- PROVIDED DATA:
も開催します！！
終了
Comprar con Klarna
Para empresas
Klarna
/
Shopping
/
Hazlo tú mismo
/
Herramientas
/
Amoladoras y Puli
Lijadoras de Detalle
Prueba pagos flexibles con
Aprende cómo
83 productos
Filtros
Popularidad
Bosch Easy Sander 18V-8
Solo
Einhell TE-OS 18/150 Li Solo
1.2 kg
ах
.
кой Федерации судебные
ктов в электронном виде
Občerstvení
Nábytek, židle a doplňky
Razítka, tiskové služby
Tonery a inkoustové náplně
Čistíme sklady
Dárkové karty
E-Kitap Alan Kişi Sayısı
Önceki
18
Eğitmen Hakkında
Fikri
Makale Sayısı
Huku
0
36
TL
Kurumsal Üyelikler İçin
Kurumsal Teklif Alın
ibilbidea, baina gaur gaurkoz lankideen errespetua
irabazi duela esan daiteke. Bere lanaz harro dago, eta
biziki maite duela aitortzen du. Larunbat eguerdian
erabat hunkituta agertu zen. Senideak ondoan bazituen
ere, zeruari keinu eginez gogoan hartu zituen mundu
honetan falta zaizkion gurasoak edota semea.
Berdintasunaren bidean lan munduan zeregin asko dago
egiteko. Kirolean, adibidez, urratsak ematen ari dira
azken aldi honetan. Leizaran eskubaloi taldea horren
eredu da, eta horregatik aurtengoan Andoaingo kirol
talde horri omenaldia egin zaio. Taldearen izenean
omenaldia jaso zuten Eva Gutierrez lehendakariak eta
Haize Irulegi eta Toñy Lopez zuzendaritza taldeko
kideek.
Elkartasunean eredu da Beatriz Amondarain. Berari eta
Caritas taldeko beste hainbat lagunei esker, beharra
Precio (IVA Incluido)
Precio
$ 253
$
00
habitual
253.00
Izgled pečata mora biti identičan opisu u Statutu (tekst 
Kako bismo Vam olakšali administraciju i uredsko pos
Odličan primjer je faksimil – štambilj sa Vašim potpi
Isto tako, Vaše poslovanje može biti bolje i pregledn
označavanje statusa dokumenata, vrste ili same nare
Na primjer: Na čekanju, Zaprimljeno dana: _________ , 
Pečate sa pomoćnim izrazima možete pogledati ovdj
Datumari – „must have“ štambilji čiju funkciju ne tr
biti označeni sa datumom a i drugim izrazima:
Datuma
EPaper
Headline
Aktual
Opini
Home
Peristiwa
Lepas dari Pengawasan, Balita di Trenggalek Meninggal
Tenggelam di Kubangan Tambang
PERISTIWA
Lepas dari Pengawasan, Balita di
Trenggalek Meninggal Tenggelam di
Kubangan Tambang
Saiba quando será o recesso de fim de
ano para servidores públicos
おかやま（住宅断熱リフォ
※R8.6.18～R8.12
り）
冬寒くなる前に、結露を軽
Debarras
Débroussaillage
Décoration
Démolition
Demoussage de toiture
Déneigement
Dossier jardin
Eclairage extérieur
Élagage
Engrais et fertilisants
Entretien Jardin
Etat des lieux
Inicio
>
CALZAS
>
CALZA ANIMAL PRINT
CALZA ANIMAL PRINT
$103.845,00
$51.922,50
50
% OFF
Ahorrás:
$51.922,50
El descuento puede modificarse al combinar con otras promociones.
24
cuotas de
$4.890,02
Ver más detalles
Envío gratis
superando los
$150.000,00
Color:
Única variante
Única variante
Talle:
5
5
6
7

* * *

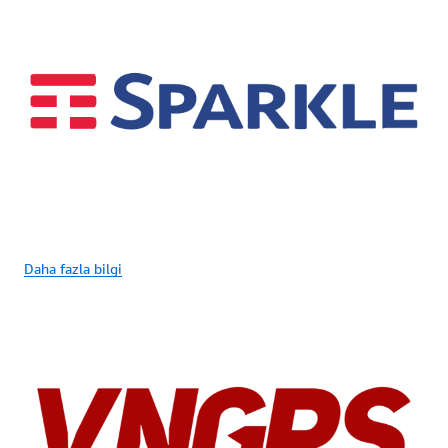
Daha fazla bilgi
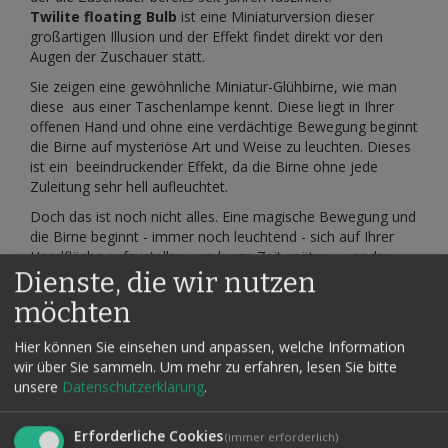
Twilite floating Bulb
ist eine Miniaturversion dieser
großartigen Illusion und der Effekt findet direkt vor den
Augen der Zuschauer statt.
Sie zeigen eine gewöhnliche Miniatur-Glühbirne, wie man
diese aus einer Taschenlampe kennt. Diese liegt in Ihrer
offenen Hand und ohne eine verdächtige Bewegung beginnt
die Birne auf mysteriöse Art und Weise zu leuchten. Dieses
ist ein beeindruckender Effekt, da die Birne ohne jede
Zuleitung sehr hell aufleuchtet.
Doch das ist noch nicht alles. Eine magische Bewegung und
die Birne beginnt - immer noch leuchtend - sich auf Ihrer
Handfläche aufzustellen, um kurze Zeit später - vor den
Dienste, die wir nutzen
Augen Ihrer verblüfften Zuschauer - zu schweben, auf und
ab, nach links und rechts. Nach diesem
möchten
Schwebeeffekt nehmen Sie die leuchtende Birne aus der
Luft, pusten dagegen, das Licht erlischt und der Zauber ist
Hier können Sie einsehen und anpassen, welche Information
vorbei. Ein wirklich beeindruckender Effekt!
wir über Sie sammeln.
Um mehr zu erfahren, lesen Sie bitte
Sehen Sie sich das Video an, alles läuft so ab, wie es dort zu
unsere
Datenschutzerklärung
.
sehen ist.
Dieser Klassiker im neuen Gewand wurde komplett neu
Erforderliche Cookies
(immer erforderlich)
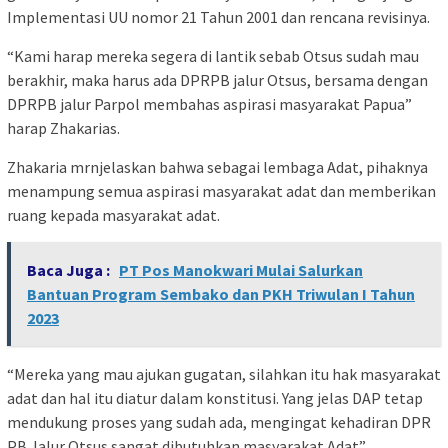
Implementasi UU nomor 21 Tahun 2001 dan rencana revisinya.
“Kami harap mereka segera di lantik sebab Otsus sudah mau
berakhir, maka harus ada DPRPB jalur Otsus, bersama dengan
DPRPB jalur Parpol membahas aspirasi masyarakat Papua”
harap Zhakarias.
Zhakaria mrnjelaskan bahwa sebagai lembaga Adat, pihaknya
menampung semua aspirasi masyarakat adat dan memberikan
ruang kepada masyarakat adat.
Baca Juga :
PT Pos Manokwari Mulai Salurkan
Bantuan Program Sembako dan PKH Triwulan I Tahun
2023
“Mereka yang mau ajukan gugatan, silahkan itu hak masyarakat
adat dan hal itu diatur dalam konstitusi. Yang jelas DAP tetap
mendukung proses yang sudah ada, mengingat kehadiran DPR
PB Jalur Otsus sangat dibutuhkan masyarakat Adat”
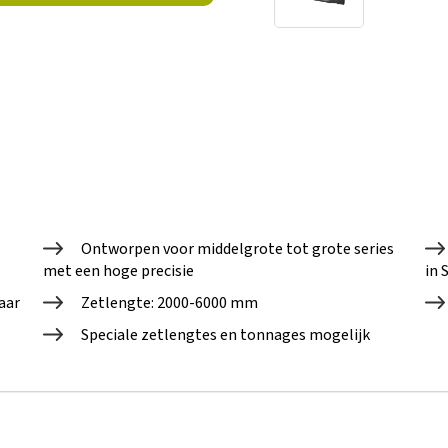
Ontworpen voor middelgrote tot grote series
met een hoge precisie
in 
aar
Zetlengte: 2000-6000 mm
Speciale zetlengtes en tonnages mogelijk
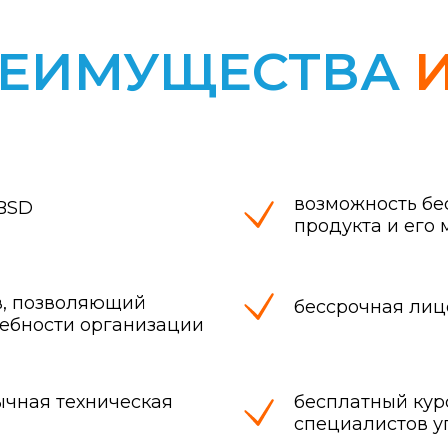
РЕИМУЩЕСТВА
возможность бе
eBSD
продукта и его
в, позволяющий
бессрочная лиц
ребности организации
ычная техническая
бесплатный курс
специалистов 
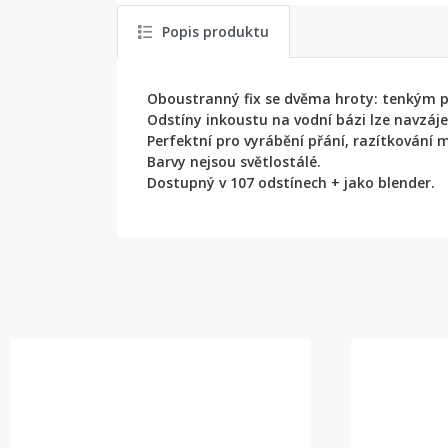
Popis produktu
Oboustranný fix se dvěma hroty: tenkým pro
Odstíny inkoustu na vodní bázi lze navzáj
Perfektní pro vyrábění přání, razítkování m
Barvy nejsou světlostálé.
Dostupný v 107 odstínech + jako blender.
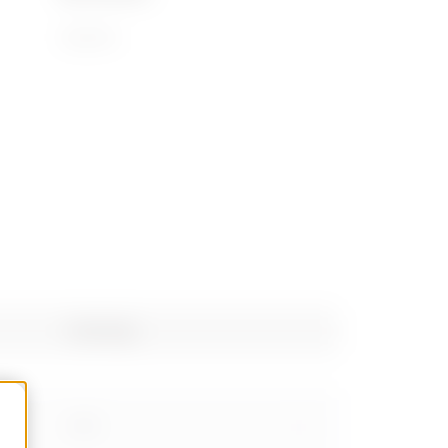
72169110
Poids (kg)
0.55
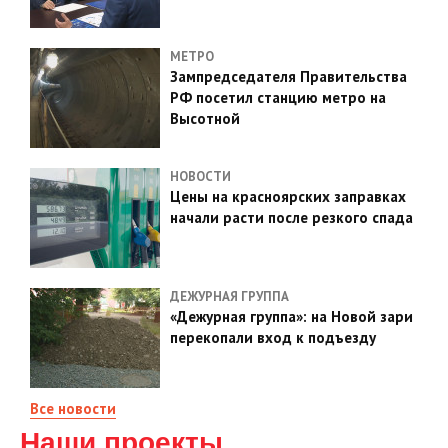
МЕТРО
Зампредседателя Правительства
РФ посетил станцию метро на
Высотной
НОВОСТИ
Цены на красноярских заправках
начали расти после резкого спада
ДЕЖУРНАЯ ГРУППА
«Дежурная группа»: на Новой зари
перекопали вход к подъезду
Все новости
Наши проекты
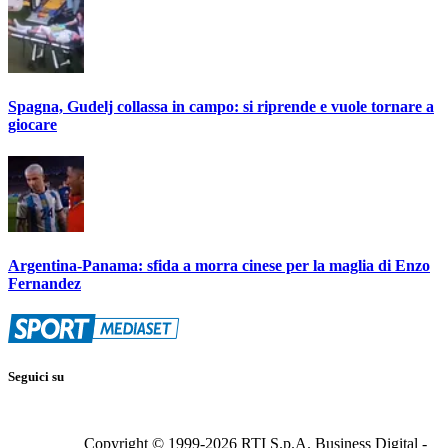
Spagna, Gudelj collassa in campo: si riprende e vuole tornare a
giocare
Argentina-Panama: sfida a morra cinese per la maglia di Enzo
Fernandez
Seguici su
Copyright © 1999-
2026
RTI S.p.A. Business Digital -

- WHAT YOU HAVE TO DO: Copy out each line carrying the string "beginnt" from the data.

- ANSWER TO THIS TASK:
offenen Hand und ohne eine verdächtige Bewegung beginnt
die Birne beginnt - immer noch leuchtend - sich auf Ihrer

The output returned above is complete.